Posted by Al6200 - February 17th, 2009


Suppose that we have a nation (let's called it A) with very simple diseases and very simple health care needs. The only disease that they can get is lung cancer, and a person's probability of getting that disorder is directly proportional to how much they smoke. So if someone smokes their entire life, they have a 90% chance of getting lung cancer. If they never smoke, they will never get lung cancer.

In country A, the insurance system more or less works perfectly. The free market provides an accurate incentive for people to stop smoking. Yet a person can choose to smoke if they want to - they'll just pay the price in the form of higher insurance premiums. The system maximizes freedom and economic utility. Universal healthcare would only subsidize the habits of the irresponsible in country A's situation.

Now let's suppose that there is another country B, in which the only disease that people can suffer is cancer. A person has no capacity to control whether or not they get cancer. Likewise eating healthy or exercising has no effect. However, the cancer can be treated much better and more cheaply if it is caught early. Here, universal health care is an ideal system because there is no reason not to take advantage of free preventive medicine.

So to me it seems like we live in a world that is somewhere in between country A and country B, so we ought to have a medical system that is somewhere between that of countries A and B. Perhaps we could make it so that preventative care, vaccines, and medicine are all universal, while advanced treatment is done by insurance (and I think it would make sense to make it illegal to have employers provide health insurance, because that sort of defeats the pricing mechanism). In effect it would be a hybrid system, half socialized - half privatized.

So what do you think?


Comments

That's basically how the system is currently. Government versus private insurance plans run about 50-50, last I checked.

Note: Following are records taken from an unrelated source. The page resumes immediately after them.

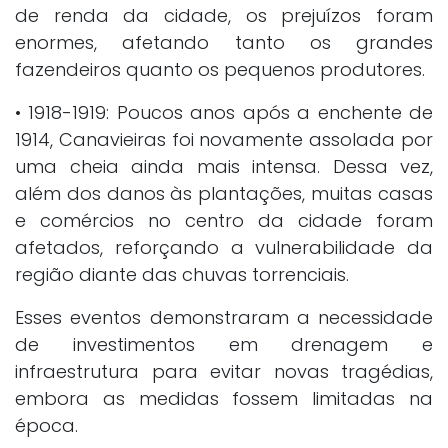
de renda da cidade, os prejuízos foram
enormes, afetando tanto os grandes
fazendeiros quanto os pequenos produtores.
• 1918-1919: Poucos anos após a enchente de
1914, Canavieiras foi novamente assolada por
uma cheia ainda mais intensa. Dessa vez,
além dos danos às plantações, muitas casas
e comércios no centro da cidade foram
afetados, reforçando a vulnerabilidade da
região diante das chuvas torrenciais.
Esses eventos demonstraram a necessidade
de investimentos em drenagem e
infraestrutura para evitar novas tragédias,
embora as medidas fossem limitadas na
época.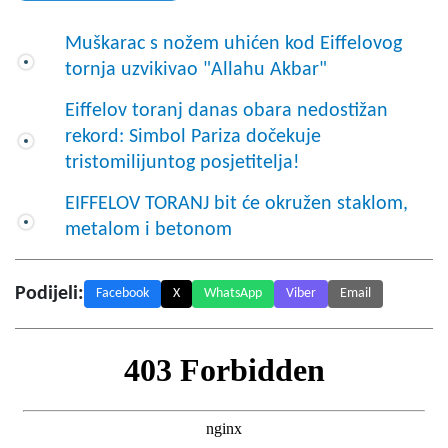
Muškarac s nožem uhićen kod Eiffelovog
tornja uzvikivao "Allahu Akbar"
Eiffelov toranj danas obara nedostižan
rekord: Simbol Pariza dočekuje
tristomilijuntog posjetitelja!
EIFFELOV TORANJ bit će okružen staklom,
metalom i betonom
Podijeli:
Facebook
X
WhatsApp
Viber
Email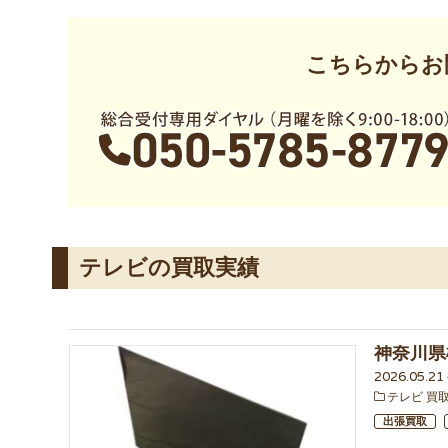
こちらからお
テレビの買取実績
神奈川県
2026.05.2
テレビ 買
出張買取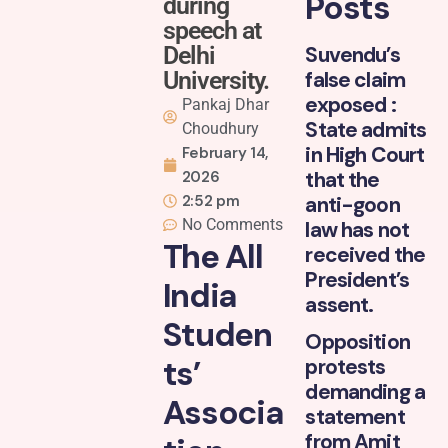
Posts
during
speech at
Delhi
Suvendu’s
University.
false claim
exposed :
Pankaj Dhar
State admits
Choudhury
in High Court
February 14,
that the
2026
2:52 pm
anti-goon
No Comments
law has not
The All
received the
President’s
India
assent.
Studen
Opposition
ts’
protests
demanding a
Associa
statement
from Amit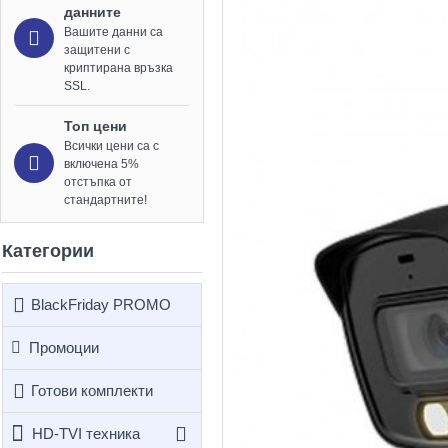
данните
Вашите данни са
защитени с
криптирана връзка
SSL.
Топ цени
Всички цени са с
включена 5%
отстъпка от
стандартните!
Категории
BlackFriday PROMO
Промоции
Готови комплекти
HD-TVI техника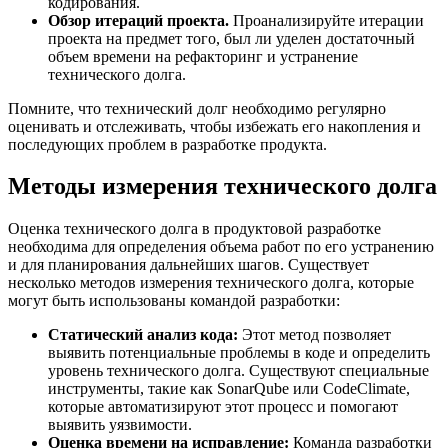
кодирования.
Обзор итераций проекта.
Проанализируйте итерации
проекта на предмет того, был ли уделен достаточный
объем времени на рефакторинг и устранение
технического долга.
Помните, что технический долг необходимо регулярно
оценивать и отслеживать, чтобы избежать его накопления и
последующих проблем в разработке продукта.
Методы измерения технического долга
Оценка технического долга в продуктовой разработке
необходима для определения объема работ по его устранению
и для планирования дальнейших шагов. Существует
несколько методов измерения технического долга, которые
могут быть использованы командой разработки:
Статический анализ кода:
Этот метод позволяет
выявить потенциальные проблемы в коде и определить
уровень технического долга. Существуют специальные
инструменты, такие как SonarQube или CodeClimate,
которые автоматизируют этот процесс и помогают
выявить уязвимости.
Оценка времени на исправление:
Команда разработки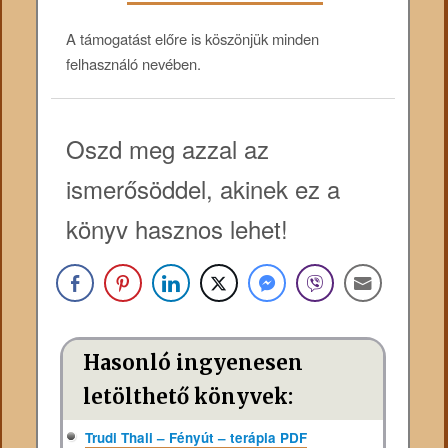
A támogatást előre is köszönjük minden
felhasználó nevében.
Oszd meg azzal az
ismerősöddel, akinek ez a
könyv hasznos lehet!
Hasonló ingyenesen
letölthető könyvek:
Trudi Thali – Fényút – terápia PDF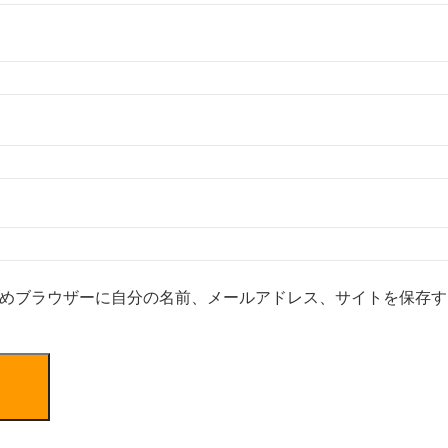
めブラウザーに自分の名前、メールアドレス、サイトを保存す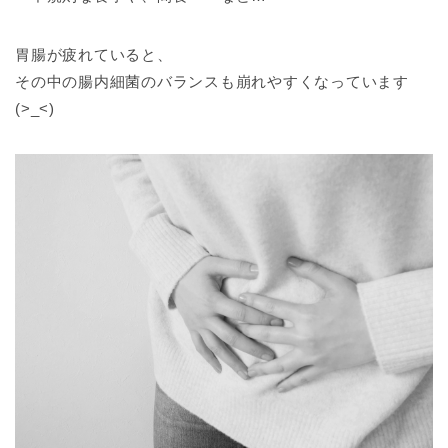
胃腸が疲れていると、
その中の腸内細菌のバランスも崩れやすくなっています
(>_<)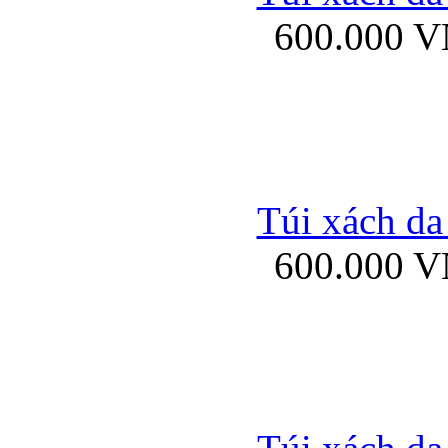
600.000 
Ốp lưng Sony Xp
Túi xách da
600.000 
Ốp lưng Sony Xp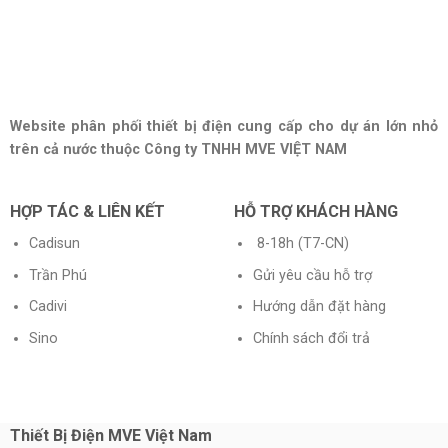
Website phân phối thiết bị điện cung cấp cho dự án lớn nhỏ
trên cả nước thuộc Công ty TNHH MVE VIỆT NAM
HỢP TÁC & LIÊN KẾT
HỖ TRỢ KHÁCH HÀNG
Cadisun
8-18h (T7-CN)
Trần Phú
Gửi yêu cầu hỗ trợ
Cadivi
Hướng dẫn đặt hàng
Sino
Chính sách đổi trả
Thiết Bị Điện MVE Việt Nam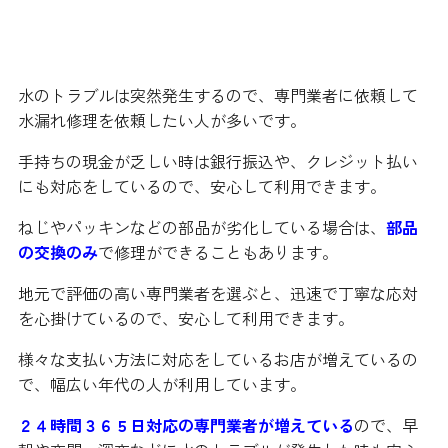
まとめ
水のトラブルは突然発生するので、専門業者に依頼して
水漏れ修理を依頼したい人が多いです。
手持ちの現金が乏しい時は銀行振込や、クレジット払い
にも対応をしているので、安心して利用できます。
ねじやパッキンなどの部品が劣化している場合は、
部品
の交換のみ
で修理ができることもあります。
地元で評価の高い専門業者を選ぶと、迅速で丁寧な応対
を心掛けているので、安心して利用できます。
様々な支払い方法に対応をしているお店が増えているの
で、幅広い年代の人が利用しています。
２４時間３６５日対応の専門業者が増えている
ので、早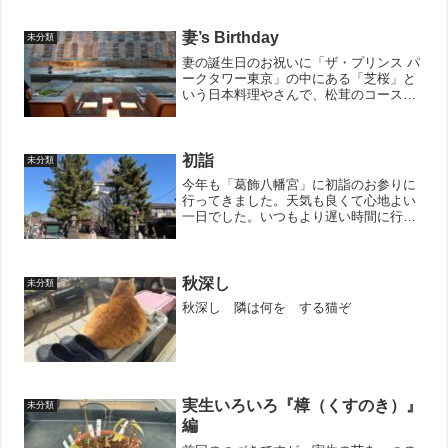
妻’s Birthday
未分類
妻の誕生日のお祝いに「ザ・プリンス パ
ークタワー東京」の中にある「芝桜」と
いう日本料理やさんで、松茸のコース料
理を一緒に楽しんできました。普段は来
れないような場所ですが、特別な日なの
で精一杯背伸び。入口からいい感じでし
た。人工的ではあります...
初詣
未分類
今年も「葛飾八幡宮」に初詣のお参りに
行ってきました。天気も良くて心地よい
一日でした。いつもより遅い時間に行っ
たので長蛇の列でしたが、流れが早くて
そんなに待ちませんでした。そして、今
回も「千本公孫樹」にもご挨拶。相変わ
らず、見事な姿でした。盆...
秋深し
未分類
秋深し 隣は何を する猫ぞ
実生いろいろ『樟（くすのき）』
未分類
編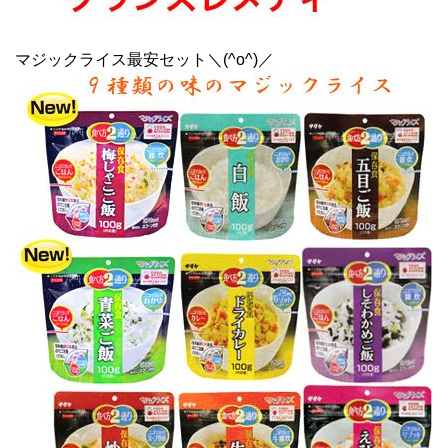
マジックライス最安セット＼(^o^)／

The government also is fucking its half up. I say that government intervention must come from a different direction, because the government cannot be trusted with money. My proposed plan is in my sig (too long to retype :b).

"I remember reading this a while ago, and I wondered why someone couldn't just go to a 5 year medical school program right out of high school, where the first year is just the core biology and chemistry that one would normally get from an undergraduate degree. It seems like that would be a lot cheaper and more efficient."
Not enough people know that they want to be doctors right out of high school. If they did that, we'd see a sharp decrease in med school application.

Hmmmmmmm.... the free market wouldnt work perfectly in country A because you take away all other incentives and factors of worth.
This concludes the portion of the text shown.